Au début de la pandémie, Doudna avait décidé d’exploiter les laboratoires qu’il dirige pour tester le potentiel des médicaments existants contre le covid et de multiplier les tests pour le coronavirus, en utilisant les techniques les plus avancées disponibles.

Saut de qualité

Le nouveau test est basé sur un écouvillon nasal normal, mais donne un résultat en cinq minutes, sans nécessiter d’analyse de laboratoire coûteuse : s’il était mis sur le marché, il pourrait être adopté dans les écoles, les bureaux, les cabinets médicaux et partout où une réponse très rapide est nécessaire. Celui décrit dans un article pré-publié sur le MedRxiv n’est pas le premier test rapide basé sur le CRISPR : au cours des derniers mois, d’autres ont été développés qui donnaient une réponse au bout d’une heure – beaucoup plus rapide que les 24 heures traditionnelles.

Comment fait-il pour être aussi rapide ?

Les tests Covid basés sur la technique CRISPR sont capables d’identifier une séquence spécifique d’ARN du virus du SRAS-CoV-2 dans l’échantillon, d’une vingtaine de bases. Ils réussissent parce qu’ils sont basés sur une séquence d' »ARN guide » complémentaire de l’ARN cible, prêt à se lier à lui en cas de présence du virus. Lorsque cette liaison se produit, l’enzyme Cas13, un des outils de la boîte à outils CRISPR, s’active et commence à couper chaque brin d’ARN à proximité.
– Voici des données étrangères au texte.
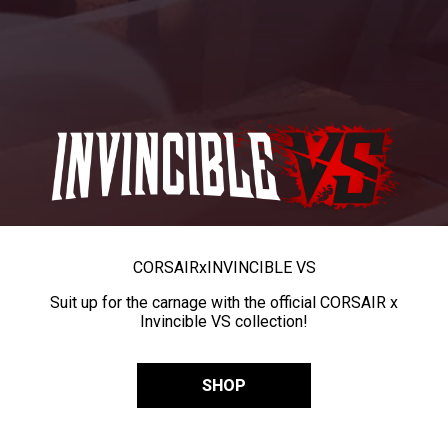
CORSAIR
x
INVINCIBLE VS
Suit up for the carnage with the official CORSAIR x
Invincible VS collection!
SHOP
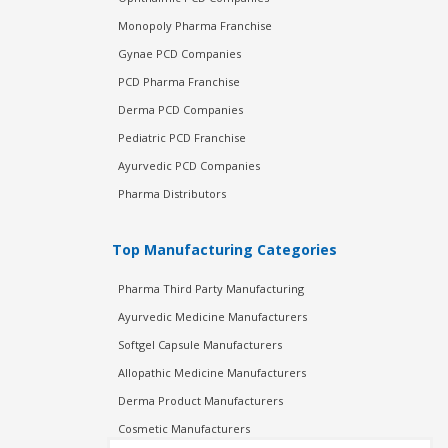
Monopoly Pharma Franchise
Gynae PCD Companies
PCD Pharma Franchise
Derma PCD Companies
Pediatric PCD Franchise
Ayurvedic PCD Companies
Pharma Distributors
Top Manufacturing Categories
Pharma Third Party Manufacturing
Ayurvedic Medicine Manufacturers
Softgel Capsule Manufacturers
Allopathic Medicine Manufacturers
Derma Product Manufacturers
Cosmetic Manufacturers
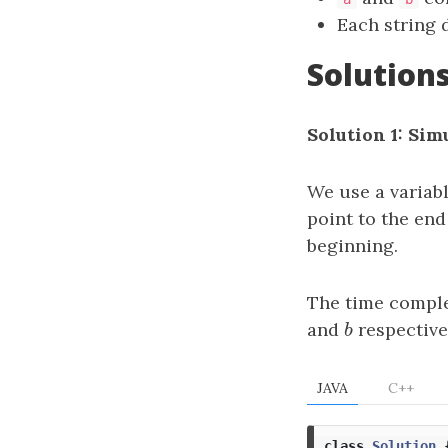
Each string d
Solution
Solution 1: Sim
We use a variab
point to the end
beginning.
The time comple
and
b
respective
b
JAVA
C++
class
Solution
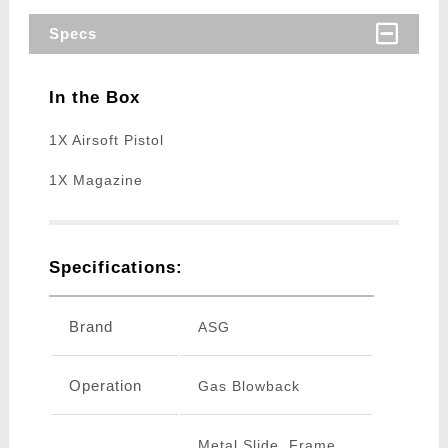
Specs
In the Box
1X Airsoft Pistol
1X Magazine
Specifications:
Brand
ASG
Operation
Gas Blowback
Metal Slide, Frame,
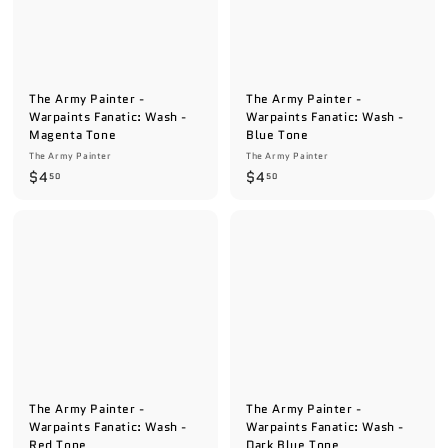
The Army Painter -
The Army Painter -
Warpaints Fanatic: Wash -
Warpaints Fanatic: Wash -
Magenta Tone
Blue Tone
The Army Painter
The Army Painter
$
$
$4
$4
50
50
4
4
.
.
5
5
0
0
The Army Painter -
The Army Painter -
Warpaints Fanatic: Wash -
Warpaints Fanatic: Wash -
Red Tone
Dark Blue Tone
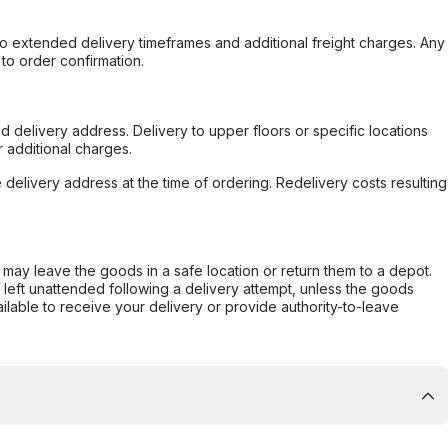
to extended delivery timeframes and additional freight charges. Any
to order confirmation.
d delivery address. Delivery to upper floors or specific locations
 additional charges.
e delivery address at the time of ordering. Redelivery costs resulting
er may leave the goods in a safe location or return them to a depot.
s left unattended following a delivery attempt, unless the goods
ilable to receive your delivery or provide authority-to-leave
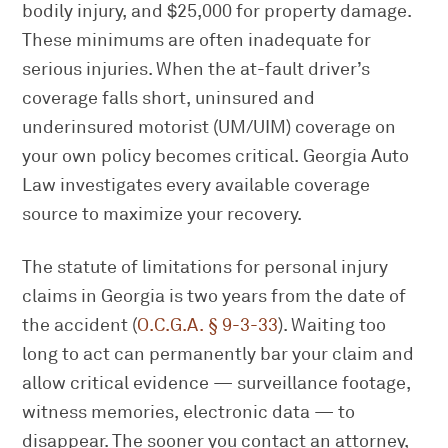
bodily injury, and $25,000 for property damage.
These minimums are often inadequate for
serious injuries. When the at-fault driver’s
coverage falls short, uninsured and
underinsured motorist (UM/UIM) coverage on
your own policy becomes critical. Georgia Auto
Law investigates every available coverage
source to maximize your recovery.
The statute of limitations for personal injury
claims in Georgia is two years from the date of
the accident (
O.C.G.A. § 9-3-33
). Waiting too
long to act can permanently bar your claim and
allow critical evidence — surveillance footage,
witness memories, electronic data — to
disappear. The sooner you contact an attorney,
Ces fragments coupés libèrent une particule fluorescente qui a été préalablement introduite dans une solution utilisée pour les tests, et signalent ainsi une éventuelle positivité.

Les premiers tests basés sur le CRISPR devaient jusqu’à présent amplifier l’ARN viral pour le rendre visible, tout comme ceux basés sur la réaction en chaîne de la polymérase inverse. Cela a demandé du temps, de l’argent et des réactifs, autant de choses qui, après huit mois de pandémie (mais aussi avant), commencent à se faire rares. L’équipe de Doudna a créé un test qui n’a pas besoin d’amplifier l’ARN du virus pour le détecter.

Plus sensible

Après avoir testé des centaines de combinaisons possibles d’ARN guides capables de fonctionner « en équipe » pour augmenter la sensibilité du test, l’équipe a trouvé un seul brin capable de détecter 100 000 virus par microlitre de solution. En ajoutant un autre qui fonctionne en tandem, ils ont pu trouver 100 particules virales par microlitre (millionième de litre) : une augmentation marquée de la sensibilité, bien qu’elle ne soit pas encore au niveau des résultats obtenus par les machines du laboratoire, qui trouvent une particule virale par microlitre.

Les cas les plus graves

Le fait de ne pas avoir à amplifier les séquences virales pour les trouver présente également un autre avantage : celui de pouvoir comprendre clairement la quantité de matériel génétique du virus présent dans l’échantillon. Le signal fluorescent apparaît également d’autant plus brillant que l’échantillon contient plus de virus : un instrument supplémentaire qui pourrait signaler immédiatement les patients dont la charge virale est élevée. Le test devra maintenant passer par une phase de validation avant de pouvoir être commercialisé.